Work order:
Omitting the pictures, output all of the records precisely as written.

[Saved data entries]
○ ○ ○ ○ ○

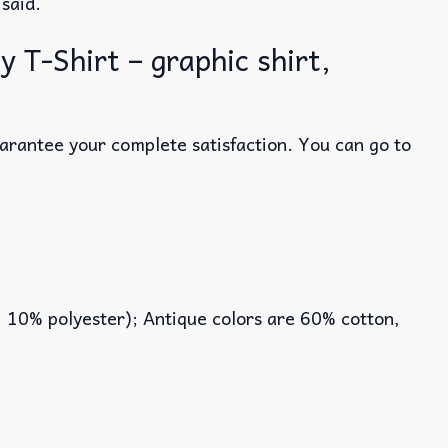
 said.
T-Shirt – graphic shirt,
uarantee your complete satisfaction. You can go to
, 10% polyester); Antique colors are 60% cotton,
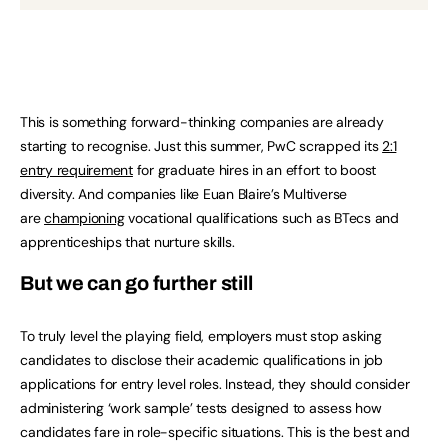
This is something forward-thinking companies are already
starting to recognise. Just this summer, PwC scrapped its
2:1
entry requirement
for graduate hires in an effort to boost
diversity. And companies like Euan Blaire’s Multiverse
are
championing
vocational qualifications such as BTecs and
apprenticeships that nurture skills.
But we can go further still
To truly level the playing field, employers must stop asking
candidates to disclose their academic qualifications in job
applications for entry level roles. Instead, they should consider
administering ‘work sample’ tests designed to assess how
candidates fare in role-specific situations. This is the best and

○ ○ ○ ○ ○

Result of the task:
 said.
T-Shirt – graphic shirt,
uarantee your complete satisfaction. You can go to
, 10% polyester); Antique colors are 60% cotton,
This is something forward-thinking companies are already
starting to recognise. Just this summer, PwC scrapped its
2:1
entry requirement
for graduate hires in an effort to boost
diversity. And companies like Euan Blaire’s Multiverse
are
championing
vocational qualifications such as BTecs and
apprenticeships that nurture skills.
But we can go further still
To truly level the playing field, employers must stop asking
candidates to disclose their academic qualifications in job
applications for entry level roles. Instead, they should consider
administering ‘work sample’ tests designed to assess how
candidates fare in role-specific situations. This is the best and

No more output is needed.